Bir yanım yine birçoğunuz gibi geçmiş yılın muhasebesini yapıp, gelen yıla dair dilekler tutuyor…
Karar vermek, tam da böyle bir şey aslında, birden çok uç arasında gidip gelirken vardığımız/seçtiğimiz “bir nokta” işte… Belki bir dakika ya da beş dakika sonra vazgeçip ötekinde karar kılacaktık… Ya da belki aldığımız karardan bir ömür boyu vazgeçmeyip de “ya hu ne iyi etmişim de bu tarafa meyletmişim” diyeceğiz! “Keşkelerle, iyi ki yapmışımlar” arasında dolanıp duruyoruz işte…

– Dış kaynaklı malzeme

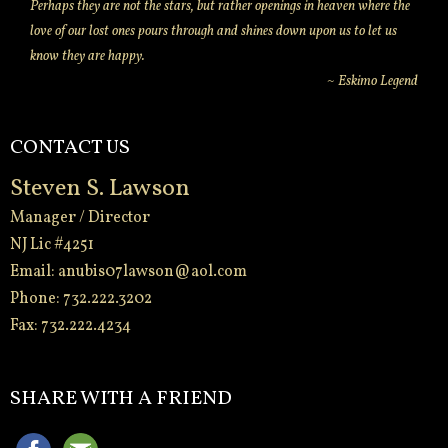
Perhaps they are not the stars, but rather openings in heaven where the
love of our lost ones pours through and shines down upon us to let us
know they are happy.
~ Eskimo Legend
CONTACT US
Steven S. Lawson
Manager / Director
NJ Lic #4251
Email:
anubis07lawson@aol.com
Phone: 732.222.3202
Fax: 732.222.4234
-
SHARE WITH A FRIEND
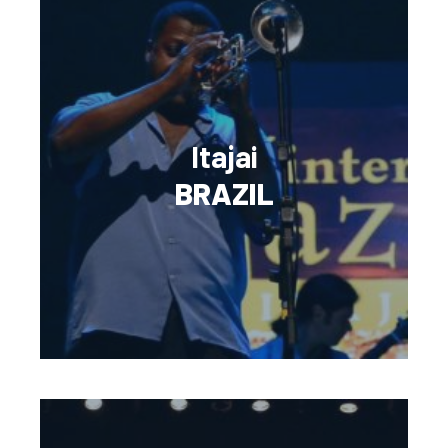
Itajai
BRAZIL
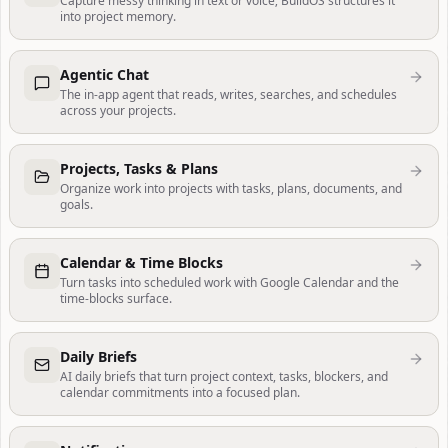
Capture messy thinking in text or voice; BuildOS structures it
into project memory.
Agentic Chat
The in-app agent that reads, writes, searches, and schedules
across your projects.
Projects, Tasks & Plans
Organize work into projects with tasks, plans, documents, and
goals.
Calendar & Time Blocks
Turn tasks into scheduled work with Google Calendar and the
time-blocks surface.
Daily Briefs
AI daily briefs that turn project context, tasks, blockers, and
calendar commitments into a focused plan.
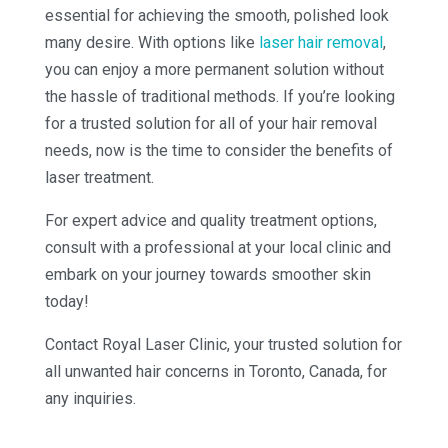
essential for achieving the smooth, polished look
many desire. With options like
laser hair removal
,
you can enjoy a more permanent solution without
the hassle of traditional methods. If you’re looking
for a trusted solution for all of your hair removal
needs, now is the time to consider the benefits of
laser treatment.
For expert advice and quality treatment options,
consult with a professional at your local clinic and
embark on your journey towards smoother skin
today!
Contact Royal Laser Clinic, your trusted solution for
all unwanted hair concerns in Toronto, Canada, for
any inquiries.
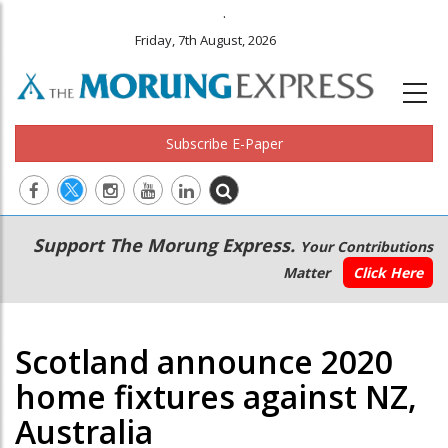
.
Friday, 7th August, 2026
Subscribe E-Paper
Main
Secondary
Support The Morung Express.
Your Contributions
navigation
Menu
Matter
Click Here
Scotland announce 2020
home fixtures against NZ,
Australia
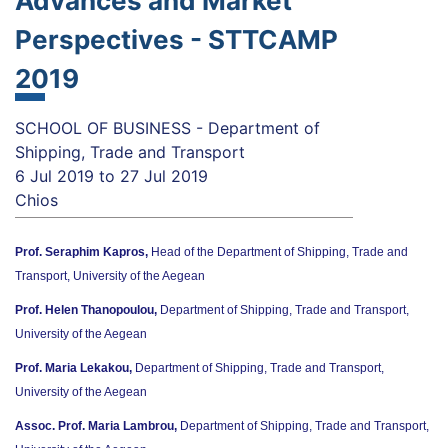
Advances and Market
Perspectives - STTCAMP
2019
SCHOOL OF BUSINESS - Department of
Shipping, Trade and Transport
6 Jul 2019
to
27 Jul 2019
Chios
Prof. Seraphim Kapros,
Head of the Department of Shipping, Trade and
Transport, University of the Aegean
Prof. Helen Thanopoulou,
Department of Shipping, Trade and Transport,
University of the Aegean
Prof. Maria Lekakou,
Department of Shipping, Trade and Transport,
University of the Aegean
Assoc. Prof. Maria Lambrou,
Department of Shipping, Trade and Transport,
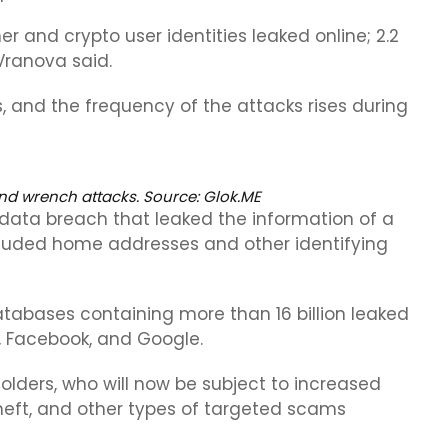
r and crypto user identities leaked online; 2.2
Vranova said.
s, and the frequency of the attacks rises during
nd wrench attacks. Source:
Glok.ME
data breach that leaked the information of a
cluded home addresses and other identifying
bases containing more than 16 billion leaked
e, Facebook, and Google.
lders, who will now be subject to increased
 theft, and other types of targeted scams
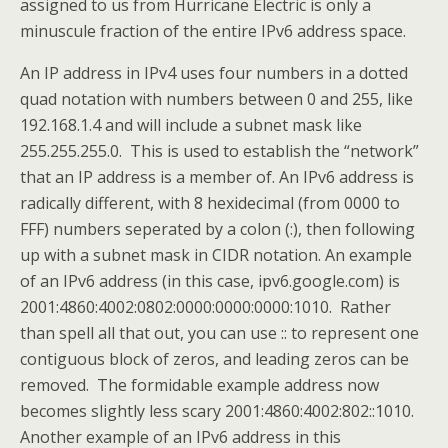
assigned to us from Hurricane Electric is only a
minuscule fraction of the entire IPv6 address space.
An IP address in IPv4 uses four numbers in a dotted
quad notation with numbers between 0 and 255, like
192.168.1.4 and will include a subnet mask like
255.255.255.0. This is used to establish the “network”
that an IP address is a member of. An IPv6 address is
radically different, with 8 hexidecimal (from 0000 to
FFF) numbers seperated by a colon (:), then following
up with a subnet mask in CIDR notation. An example
of an IPv6 address (in this case, ipv6.google.com) is
2001:4860:4002:0802:0000:0000:0000:1010. Rather
than spell all that out, you can use :: to represent one
contiguous block of zeros, and leading zeros can be
removed. The formidable example address now
becomes slightly less scary 2001:4860:4002:802::1010.
Another example of an IPv6 address in this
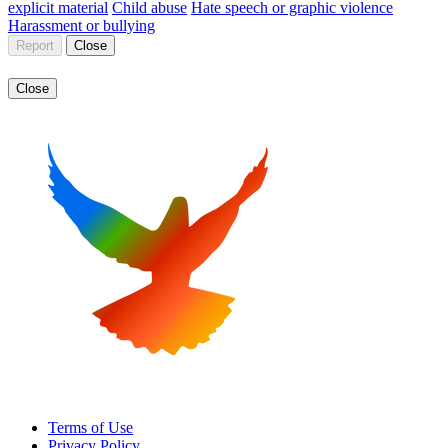
explicit material
Child abuse
Hate speech or graphic violence
Harassment or bullying
Report
Close
Close
Terms of Use
Privacy Policy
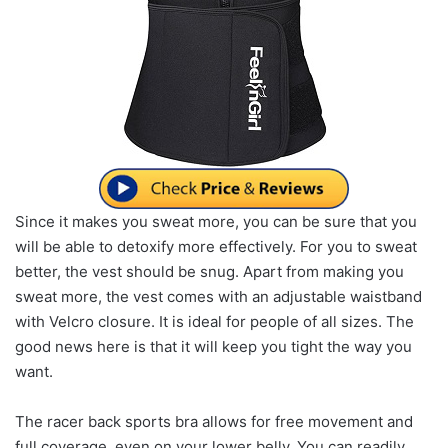
Since it makes you sweat more, you can be sure that you
will be able to detoxify more effectively. For you to sweat
better, the vest should be snug. Apart from making you
sweat more, the vest comes with an adjustable waistband
with Velcro closure. It is ideal for people of all sizes. The
good news here is that it will keep you tight the way you
want.
The racer back sports bra allows for free movement and
full coverage, even on your lower belly. You can readily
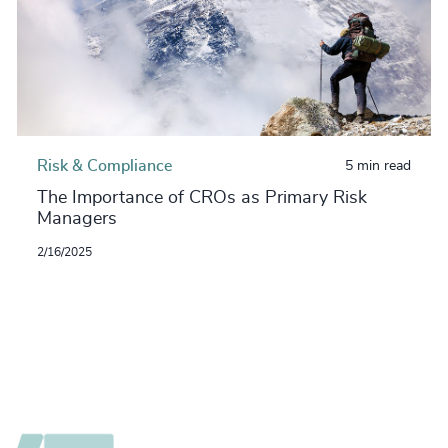
Risk & Compliance
5 min read
The Importance of CROs as Primary Risk
Managers
2/16/2025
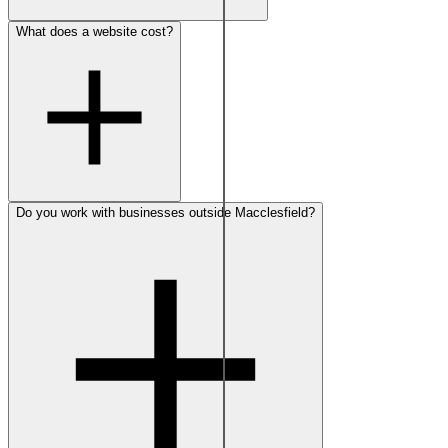
What does a website cost?
Do you work with businesses outside Macclesfield?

Şimdi çevremde birçoğumuzun yeni yıl heyecanını görüp bir şeyler dilememek de olmaz ki hem? “Dilesem dilesem acep ne dilesem”? Lafın gelişi tabii, aslında yazmaya başladığıma göre dilek dileyenler kervanına ben de katıldım. Bariz!
Eee ne diler insan, bir dilek tutma imkanı olsa? Hayatında kötü gidenin iyileşmesini, güzelleşmesini mi… muhtemelen? Ya da sevdiklerinin, vazgeçemediklerinin yaşamlarına dairdir dilekleri… Önce geçmiş günlerin hesabını çıkartmamızın nedeni de bundan olsa gerek! Bütün bir yıl boyu neler geldi “dertsiz” başımıza (hoş artık dertsiz bir baş da bulmak mümkün değil)… Eminim birçoğunuz da benim gibi kendinizi sıkışmış, patlamak üzere hissediyorsunuzdur: daha önceki yıllardan birikmiş bir sürü başka başka dertlerimizin yanına gelip de eklenen bir sürü yeni dertler de üstüne eklene eklene… Sıkışmış, adeta patlamak üzeresinizdir, eminim. Oğlanın iş bulamaması, kızın sağlığı, patronun işyerindeki tacizleri, geçim derdi, işsizlik, fakirlik, belki de açlık… dahası: hastalık, huzursuzluk, krizler, savaşlar, yıkımlar, gittikçe kötüleşen sosyal hizmetler, kirlenen ya da biten sular, havalar, soğuklar, sıcaklar, kaybolan sağlığımız, kötüleşen eğitim, güvenli olmayan ortamlar, güvencesizlik, stres-gerginlik, bitmeyen baş ağrılarımız… Al işte yeni bir zorluk daha: saymakla bitmeyen bu dertler altında ezilip duran sessiz bir başına kalan bu kalabalık için önceliği hangi birine vermek lazım? Nasıl bir dilek dilemek lazım… Dertlerin bini bir para… Hepsi ama hepsi dert, bazısı seni çok geriyor, bazısı beni… Aslında hepimizi… Al sana bir dert daha: bunca dertlerin kaynağına dair bir fikrimiz var ama sessiz kalmayı, öbürünün arkasından dönüp kendi başımıza halletmeyi çalışmakla geçiyor zamanlarımız!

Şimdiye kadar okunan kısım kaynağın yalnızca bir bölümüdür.